I jumped up and ran to the door of my room. It was locked and there was wire over the windows, which would not open anyway. The door was old and I had always thought it probably was not as strong as it looked. I kicked it a couple of times, knowing that would bring Vest in if he was still out there. Nobody came, so I hit it three or four times with my shoulder and it flew open.
The first thing I saw was a cop with a gun. He fired, and right then I thought he had missed me. Later I found out he had not.
I turned and ran, only not back into the room where they had kept me locked up. I got out into a big, dark place where they must have had a couple of hundred sewing machines in the old days. It would have been a good place to hide in, only getting shot at like that had put a real scare into me and I just wanted to get away.
Which I did. The cops had the place surrounded, or thought they did, but I guess they had not seen the door I found.
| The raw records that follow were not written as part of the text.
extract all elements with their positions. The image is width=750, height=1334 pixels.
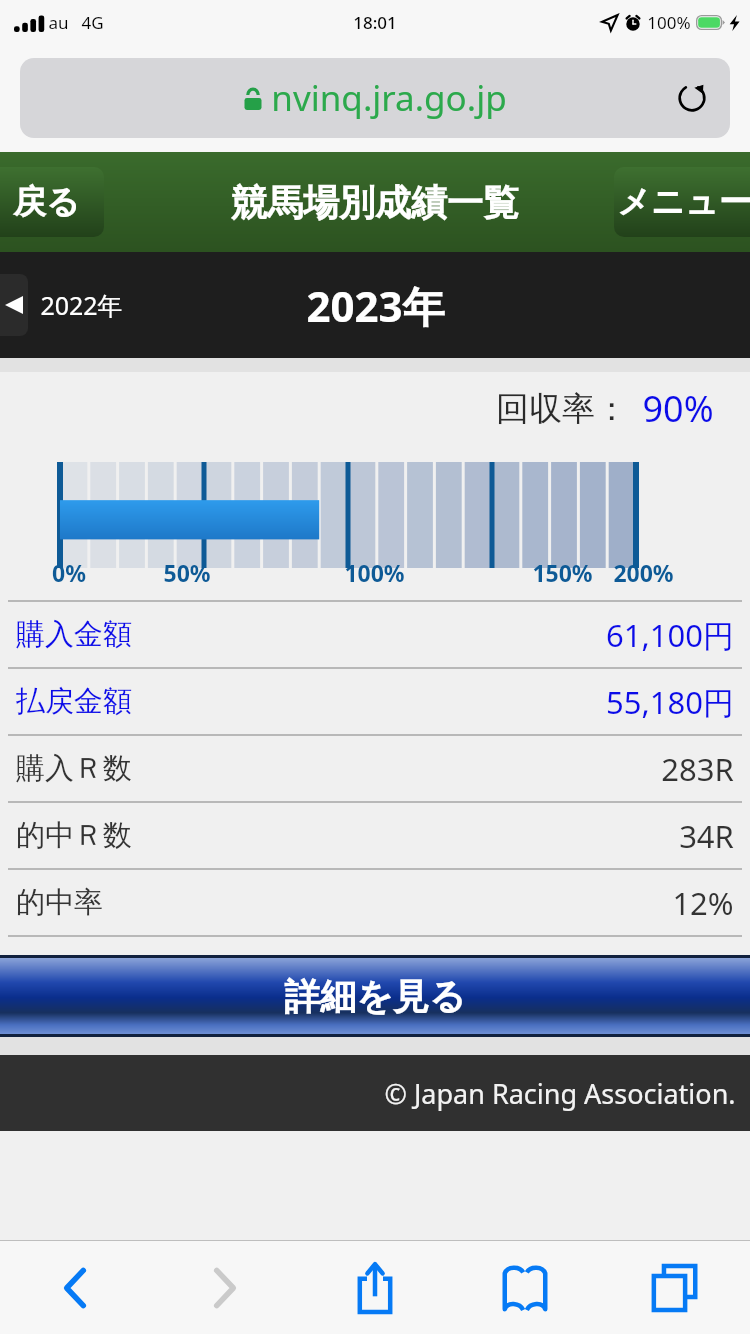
button[interactable]: Previous year: [0, 274, 28, 336]
staticText: 購入Ｒ数: [16, 750, 132, 787]
staticText: nvinq.jra.go.jp: [271, 74, 507, 122]
staticText: 100%: [344, 557, 405, 588]
button[interactable]: Share: [300, 1241, 450, 1334]
button[interactable]: Tabs: [600, 1241, 750, 1334]
button[interactable]: 戻る: [0, 167, 104, 237]
staticText: 競馬場別成績一覧: [231, 180, 519, 225]
staticText: 18:01: [353, 11, 397, 34]
staticText: 150%: [532, 557, 593, 588]
staticText: 戻る: [13, 181, 80, 223]
button[interactable]: 購入金額: [16, 602, 734, 667]
button[interactable]: Back: [0, 1241, 150, 1334]
staticText: 61,100円: [606, 614, 734, 656]
button[interactable]: メニュー: [614, 167, 750, 237]
button[interactable]: 詳細を見る: [0, 958, 750, 1034]
staticText: 34R: [679, 815, 734, 857]
button[interactable]: 払戻金額: [16, 669, 734, 734]
staticText: 2023年: [306, 277, 445, 334]
button[interactable]: 購入Ｒ数: [16, 736, 734, 801]
staticText: 的中Ｒ数: [16, 817, 132, 854]
staticText: 55,180円: [606, 681, 734, 723]
button[interactable]: 的中Ｒ数: [16, 803, 734, 868]
staticText: 12%: [672, 882, 734, 924]
staticText: 詳細を見る: [284, 974, 466, 1019]
staticText: 4G: [81, 11, 104, 34]
staticText: 283R: [661, 748, 734, 790]
staticText: メニュー: [617, 181, 750, 223]
staticText: 回収率：: [496, 388, 628, 430]
staticText: 2022年: [40, 288, 123, 322]
button[interactable]: Forward: [150, 1241, 300, 1334]
button[interactable]: 的中率: [16, 870, 734, 935]
staticText: 100%: [647, 11, 691, 34]
button[interactable]: Bookmarks: [450, 1241, 600, 1334]
button[interactable]: Reload: [670, 76, 714, 120]
staticText: au: [48, 11, 69, 34]
staticText: 購入金額: [16, 616, 132, 653]
button[interactable]: nvinq.jra.go.jp: [20, 58, 730, 138]
staticText: 0%: [52, 557, 86, 588]
staticText: 払戻金額: [16, 683, 132, 720]
staticText: 的中率: [16, 884, 103, 921]
staticText: 50%: [163, 557, 211, 588]
staticText: 90%: [642, 384, 714, 433]
staticText: 200%: [613, 557, 674, 588]
staticText: © Japan Racing Association.: [384, 1075, 736, 1112]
It opened on a stack of old steel drums like you might ship diesel in, with just room enough for me to wiggle between the drums and the wall. When I got out of there, I saw a couple of police cars with searchlights aimed at the building, and soldiers, too, holding the kind of rifles soldiers have.
You can guess what I did next. I got out of there as fast as I could, you know it! I had not gone far when I saw a poster. It was half torn off and somebody had spray painted a short word I could not read on what was left. But it was a picture of the third border guard wearing a suit. Part of the face was gone and there was some spray paint on the rest, but it was him. After that I saw at least two others, not painted and not torn. They did not seem important; still I wondered about them. You would have, too.
The city was mostly dark, but I got lucky and found the district where the bars and clubs and so forth were. They call it the Mousukos. (I found that out later.) There were a lot of places I would have liked to see, only I did not have any money.
Also I was bleeding just above my belt. It was not all that bad until my side started to stiffen up. The bullet had almost missed me clean, just not quite. After I found out I had been hit, looking around the Mousukos was not as much fun as it had been, and it had not been a whole lot of fun then. Pretty soon I was just looking for any workable place where I could hole up. There were streets that were no better than alleys, but they stunk and there were rats in them. If I had been in New York or even New Orleans—in LA or Chicago or someplace like that—I might have been able to find a car somebody had forgotten to lock. Then I would have crawled into the back and gone to sleep there, and anybody who found me would just think I had gone over my limit and chase me out. Only this was not New York or New Orleans either, or even Chicago or LA. Those people in the bars and clubs had walked to get there, or maybe ridden in one of the wagons with long benches that would take you downtown for a little change.
I kept looking, but after a while the crowd thinned out and it started to get light. So I went up to a guy who looked pretty decent and asked the way to the park. His German was not as good as mine, but it was better than a lot of people’s and he told me.
There would be bushes in the park is what I thought, and I could hide in them and get some sleep. After I had rested up, I might be able to find something to eat. And after that I would start looking for the American embassy.
It seemed to me like a good plan, only I never even got started on it. A cop spotted the bloodstain on my shirt. When he found out I did not speak his language, he put cuffs on me, steel ones like Raincoat’s, and marched me off to a police station. By then I was so tired I could not walk fast for more than three or four steps. Pretty soon I would start lagging and he would hit me with his club. Cops here in the U.S. call that a baton, only it is really a club and not anything anybody would conduct an orchestra with.
In a way it was good that we had to walk, because it gave me time to think. I decided the way to handle things was to pretend I did not understand German. Or French, either, although my French is really pretty good.
So when we got to the station, I would talk nothing but English. They tried German on me, and a couple of languages I could not identify, maybe Polish and Russian, or Romanian and Hungarian. They were all Greek to me, and Greek might be a pretty good guess, too. How about Greek and Turkish?
Then a guy came in and looked at my wound. He could have been a doctor, but my guess is he was an ambulance attendant or something. He gave me shots and probed it a little, then he sewed up both holes.
When he had finished they shoved me in a cell. There were two other guys there already and no bunks, but one guy was asleep anyway, just lying on the floor. Which is what I did. The other guy was sitting in a corner and looking deep blue. He did not try to talk to me, and I did not try to talk to him, not even English.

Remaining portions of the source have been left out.